From the ages of five to 12, the average youngster needs at least eight to 10 hours a night, and some children may need even more than that (five-year-olds can need as much as 12 hours’ sleep, and children aged six to 12 may need up to 10 or 11 hours).
So, if your child wakes up sluggish and having a lie in isn’t an option – because it’s a school day, for example – try moving her bedtime back so she can get an extra hour or so. Here are a few other ways to make sure your little one is getting enough Zzzs:
The quality of sleep is just as important as the quantity, so make sure your child’s bedroom is sleep friendly – that means cool, dark, and comfortable.

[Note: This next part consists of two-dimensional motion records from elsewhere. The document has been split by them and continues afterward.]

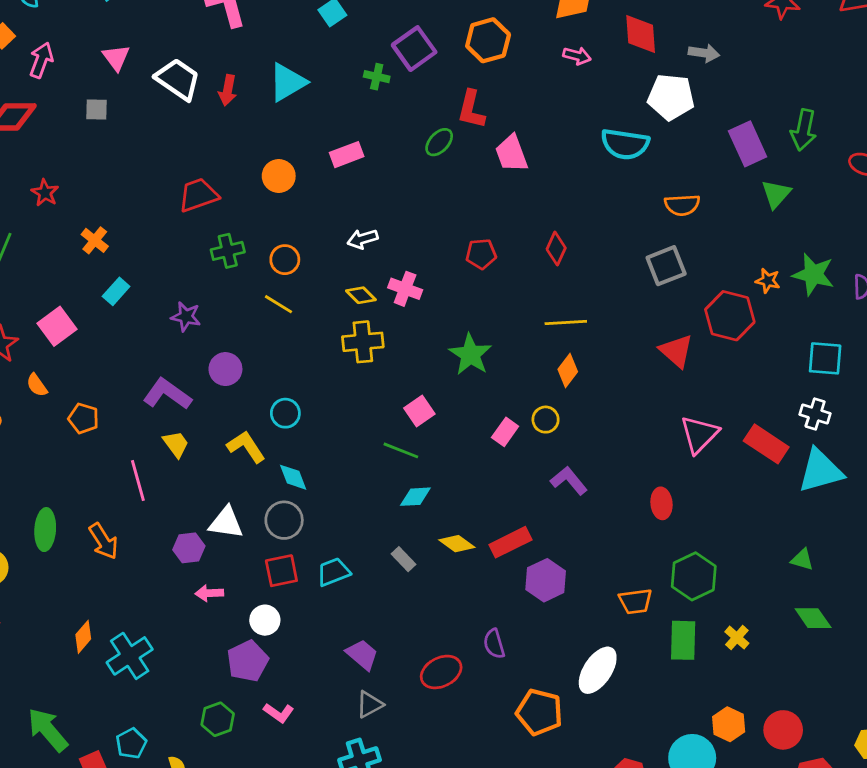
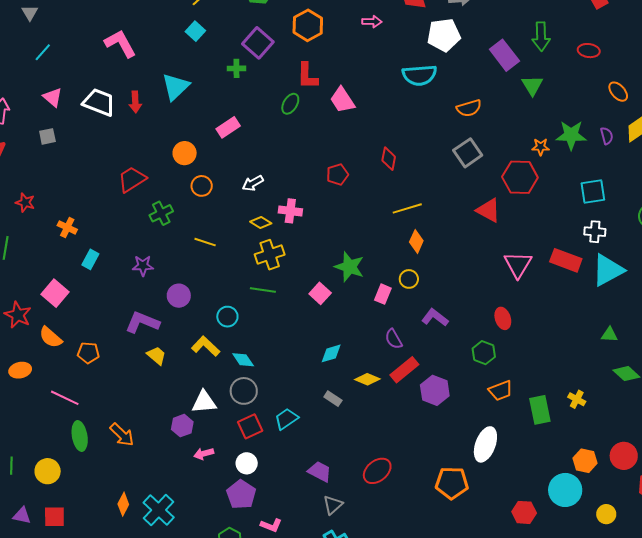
orange circle: (285, 260) -> (202, 186), moved
green star: (470, 354) -> (349, 267), moved
orange semicircle: (37, 385) -> (51, 337), size x1.4
green line: (401, 450) -> (263, 290), moved
pink line: (138, 480) -> (65, 398), moved, turned -36
green hexagon: (694, 576) -> (484, 353), moved, size x0.7
purple semicircle: (494, 644) -> (394, 339), moved

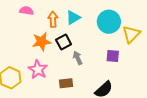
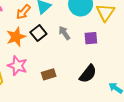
orange arrow: (53, 19) -> (23, 12), turned -126
gray arrow: (78, 58) -> (64, 33), moved

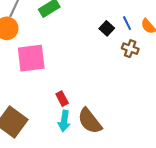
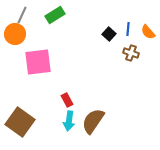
blue line: (127, 23) -> (128, 29), turned 32
brown semicircle: (90, 121) -> (93, 121), turned 72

Research shows kids who have electronic equipment in their rooms have a harder time falling asleep and staying asleep, so unplug any TVs, stereos or computers.
Watch the clock
Find the right bedtime for your child and stick to it. The average time for children aged five to 12 is 9 pm, and children who go to bed after this are more likely to have sleep problems because they are overtired.
Remember the three Bs
Research has shown that having a set bedtime routine every night can help a child fall asleep faster and stay asleep longer than those who don’t follow a routine. ‘Bath, book and bed’ is always a good one.
Use bedtime to put any arguments to bed, too. If you had a row earlier in the evening, for example, acknowledge it and agree to end it at bedtime so you can make a fresh start in the morning.